En dépit de l'extrême crédulité du public, le système de la conspiration Dillon, Grammont, etc. s'usait. « On rougissait, dira Réal, d'en revenir à ce moyen banal... » On imagina un complot, à Saint-Lazare. Les dénonciateurs furent Manini, Italien, « homme de lettres » et le serrurier Coquery. D'après leurs dires, « les prisonniers devaient s'évader et assassiner les membres du Comité de Salut public. » Pour donner une preuve matérielle du complot, Coquery scia le barreau d'une fenêtre. Le 23 messidor, lendemain de la troisième fournée du Luxembourg, l'administrateur Faro fut chargé de faire une enquête à Saint-Lazare. Il entendit Manini, Coquery, Desisnards, Allain, Gauthier, Scelle et Semé, le concierge. On remplaça Semé par un homme sûr, l'ancien guichetier du Luxembourg, Verney, qui se vantait de « f... les prisonniers au pas à Saint-Lazare comme il l'avait fait au Luxembourg ». On adjoignit à ces agents provocateurs Jobert le Belge, Pépin Dégrouhette, Roger La Pointe, Lepêcheux, Robinet, Horace Molin. Ils firent des listes et, aux audiences du Tribunal, servirent de témoins. Pépin Dégrouhette se signala particulièrement. Il avait été juge au Tribunal du 17 août, puis incarcéré pour s'être malhonnêtement enrichi dans ces fonctions. Il rentrait ivre, le soir en revenant de l'audience, se vantait d'avoir été embrassé par Fouquier, d'être tout-puissant au Tribunal. Il était haï et redouté.

L'acte d'accusation, pour la Conspiration de Saint-Lazare, porte 80 noms, dont deux rayés. On procéda, en trois fois (6, 7 et 8 thermidor). Dans la fournée du 6, le jeune Fortuné-Charles-Louis-François de Maillé (âgé de 17 ans), qui avait jeté à la tête du traiteur un poisson pourri qu'on lui avait servi. Le jeune Mellet, qu'on avait pris pour lui, avait — nous l'avons vu — été guillotiné le 4 thermidor. Dans cette fournée de 25 accusés mis en jugement le 6 thermidor, et tous condamnés, citons encore l'abbesse de Montmartre, Marie-Louise de Laval-Montmorency, âgée de 72 ans, et la jeune Isabelle Pigret de Meursin, âgée de 21 ans, paralysée des jambes. Elles furent condamnées comme complices du projet de l'évasion. Comment cette femme de 72 ans et cette jeune femme paralysée auraient-elles pu s'évader par la fenêtre sciée par Coquery ?

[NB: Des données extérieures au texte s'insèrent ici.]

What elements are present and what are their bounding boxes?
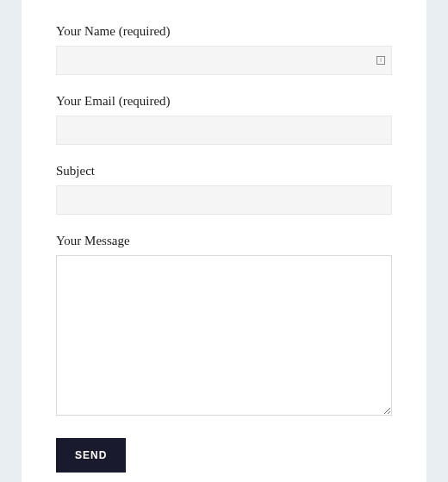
send-button[interactable]: SEND xyxy=(56,438,126,473)
message-label: Your Message xyxy=(56,234,392,248)
page-wrapper: Your Name (required) i Your Email (requi… xyxy=(0,0,448,482)
message-field-group: Your Message xyxy=(56,234,392,419)
contact-form-card: Your Name (required) i Your Email (requi… xyxy=(22,0,426,482)
name-label: Your Name (required) xyxy=(56,24,392,39)
subject-field-group: Subject xyxy=(56,164,392,215)
subject-input[interactable] xyxy=(56,185,392,215)
email-label: Your Email (required) xyxy=(56,94,392,109)
name-field-group: Your Name (required) i xyxy=(56,24,392,75)
name-input-wrapper: i xyxy=(56,46,392,75)
email-input[interactable] xyxy=(56,116,392,145)
subject-label: Subject xyxy=(56,164,392,178)
name-input[interactable] xyxy=(56,46,392,75)
autofill-icon: i xyxy=(376,56,385,65)
message-textarea[interactable] xyxy=(56,255,392,416)
email-field-group: Your Email (required) xyxy=(56,94,392,145)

Mmes de Meursin, Joly de Fleury et Saint-Aignan se déclarèrent enceintes. Mme de Saint-Aignan fut, seule, reconnue par les officiers de santé. Elle était détenue avec son mari. Pour les autres, « il est impossible, écrivait Coffinhal, en renvoi sur la minute du jugement, que dans la maison d'arrêt de Lazare, les hommes communiquent avec les femmes... » Mais elles étaient, tout de même, poursuivies et condamnées pour avoir conspiré avec eux !

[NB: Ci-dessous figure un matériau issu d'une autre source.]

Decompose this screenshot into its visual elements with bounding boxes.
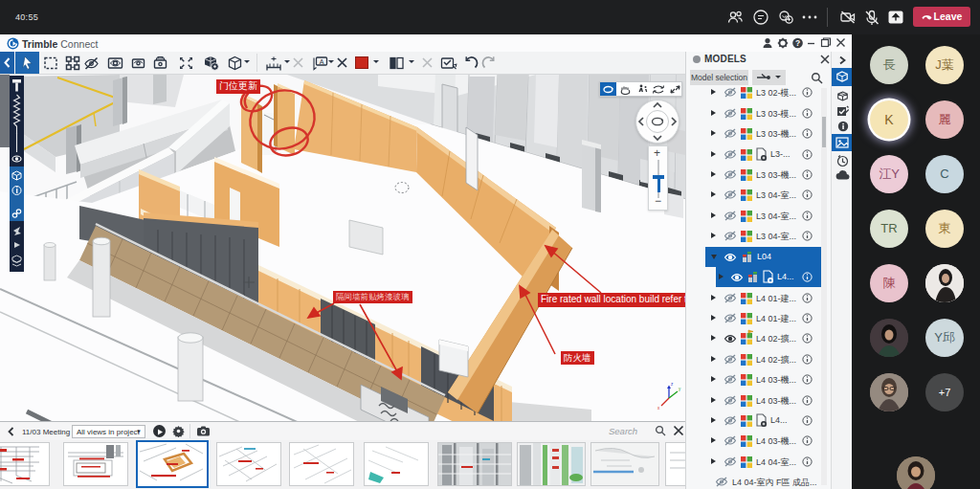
svg-text:?: ? [795,38,800,48]
svg-text:A: A [320,58,324,65]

Dans la journée du 7 thermidor, 26 accusés, 25 condamnés. Ici encore, une erreur de nom et de personne : Mme de Mayet[54] amenée à l'audience pour la vicomtesse de Maillé. Mme de Mayet n'en fut pas moins condamnée à mort et exécutée. Quant à la vicomtesse de Maillé (trente-neuf ans), on revint deux jours après la chercher dans sa prison. Elle fut conduite au Tribunal. Elle figure la dernière, sous le n° 23, dans la liste de l'audience présidée par Scellier, le 9 thermidor. En entrant dans la salle de l'audience, elle vit les gradins où s'était assis trois jours auparavant son jeune fils. Elle s'évanouit. Le peuple — si on peut appeler « le peuple » les amateurs des grandes séances du Tribunal révolutionnaire — le peuple murmura et manifesta en sa faveur. Les juges la remirent à une audience suivante. Elle fut transportée à l'hospice de l'Évêché. Le lendemain était le 10 thermidor. Elle était sauvée. Nous l'entendrons déposer au procès de Fouquier-Tinville.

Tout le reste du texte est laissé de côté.